1と0の彼方――選ぶのは白か、黒か。

IT技術は急速に発達し、現代の社会を支える重大な基盤となっている。
そんな社会に生きながらも、恥ずかしながら私はITに関わる知識に疎い。
高度な専門用語が飛び交うその世界は、遥かな高次元に位置するものに感じられた。
この物語も、最初はそんな自分よりも遥か遠い世界の出来事を描いた物語なのだろうと思っていた。

しかし読み進めるごとに、気づく。
これは思っていたよりもずっとずっと近く――現在の私達が生きている世界そのものなのだと。
IT技術は高次元の技術などではなく、身近な生活に網の目の如く張り巡らされている。
この物語の登場人物達は、私達と同じくそんな世界に生きている。

ショウとサク――二人を中心とする登場人物達は、それぞれに高度な技能、知識、能力を持つ。
けれども彼らは、未知の技術を扱う超人などではない。その姿はどこまでも等身大で、息吹まで感じられそうなその描写は彼らが確かな血肉を持った人間であることを実感させてくれる。

この物語に、正義の味方だと完全も言い切れる存在はいない。
禍々しい企みをもった巨悪もいない。
ここに描かれているのは苦悩の末、なにか譲れぬもののために白――あるいは黒の帽子を取った人間の姿だ。
デジタルに彩られた彷徨の果て、固い絆で結ばれていたはずの二人はそれぞれ別の色の帽子をとる決意を下す。

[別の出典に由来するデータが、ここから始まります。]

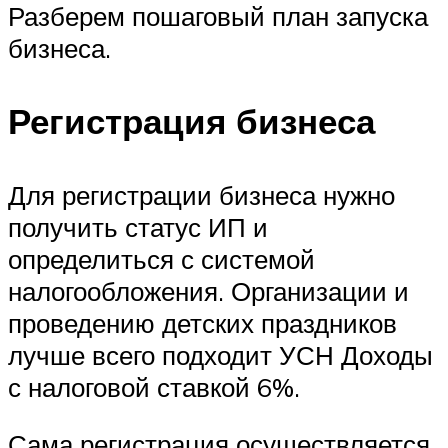
Разберем пошаговый план запуска
бизнеса.
Регистрация бизнеса
Для регистрации бизнеса нужно
получить статус ИП и
определиться с системой
налогообложения. Организации и
проведению детских праздников
лучше всего подходит УСН Доходы
с налоговой ставкой 6%.
Сама регистрация осуществляется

この物語はわかりやすい説明やスリリングな展開を通じて、現在のネットワーク社会が実はとても危ういものであることを伝えている。
けれども、決してそれだけではない。

迷い、悩み、足掻き、それでもこのハイテク社会で情熱を燃やす人間たち。これはそんな不器用だけれども熱く、刺激的な人間達のほろ苦い生き様を描く――まさにジンジャーエールのような作品だと思う。